During the school year, I drive those roads daily to get my kid to school. Except between the freeway and a little past the T-intersection near Laird/Brace, Horseshoe Bar Rd has a reasonably good shoulder.

I won't ride Horseshoe Bar though, as well as avoiding all of Laird and all of Brace. People fly on all of those roads (me included), and it just takes one person (misjudge closing speed with you, misjudge closing speed with an oncoming car, etc.) to end it all.

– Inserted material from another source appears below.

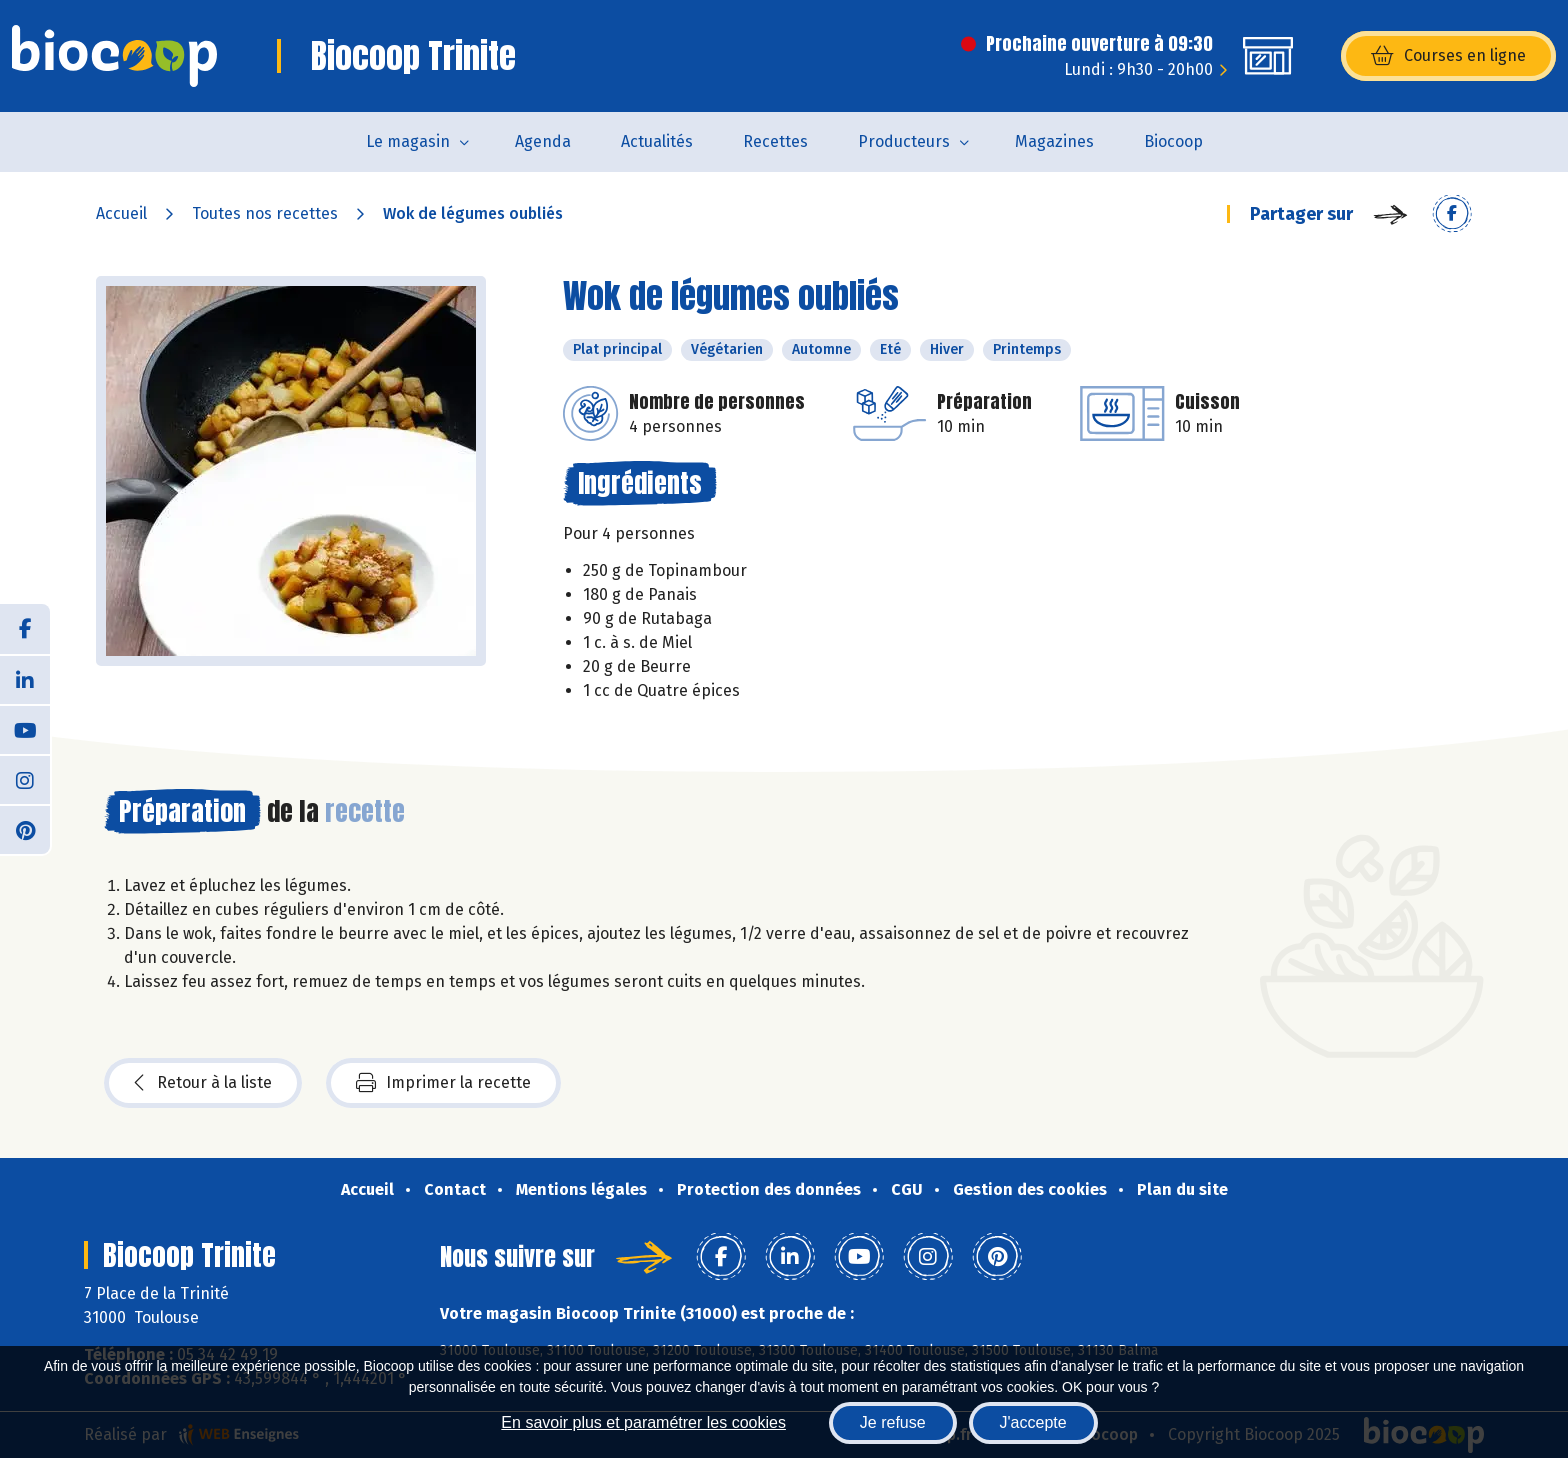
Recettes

There are plenty of alternative roads (King, Brennans, Rock Springs) that don't get nearly as much or as fast traffic and I'll stick to those.


----------



## slitespd (Nov 2, 2004)

As a rider of that section of Horseshoe Bar, I don't understand how a driver could not have seen Fernando other than being inattentive. The curve that proceeds it and then the ones a 1/2 mile down the road leading up to Val Verde are far more of a concern to me than being in the straights. My heart goes out to this rider. 
Everyone ride safe and stay as visible as possible, all the while knowing that many non-cycling drivers have little understanding of what we face.


----------



## jjcools (Jun 28, 2011)

Very sad...


----------



## Local Hero (Jul 8, 2010)

Yikes.


----------



## skitorski (Dec 4, 2012)

*Prayers Answered !!!*

Yes !!

Cyclist recovering from Horseshoe Bar Road accident | The Loomis News

The Hopspital offered to pull the plug on life support !!!

View attachment 283651


----------



## Todd_Pearce (Oct 15, 2012)

We used to ride Horseshoe Bar until we heard about this accident, we have not ridden it since and most likely will not ride it again. Very sad.


----------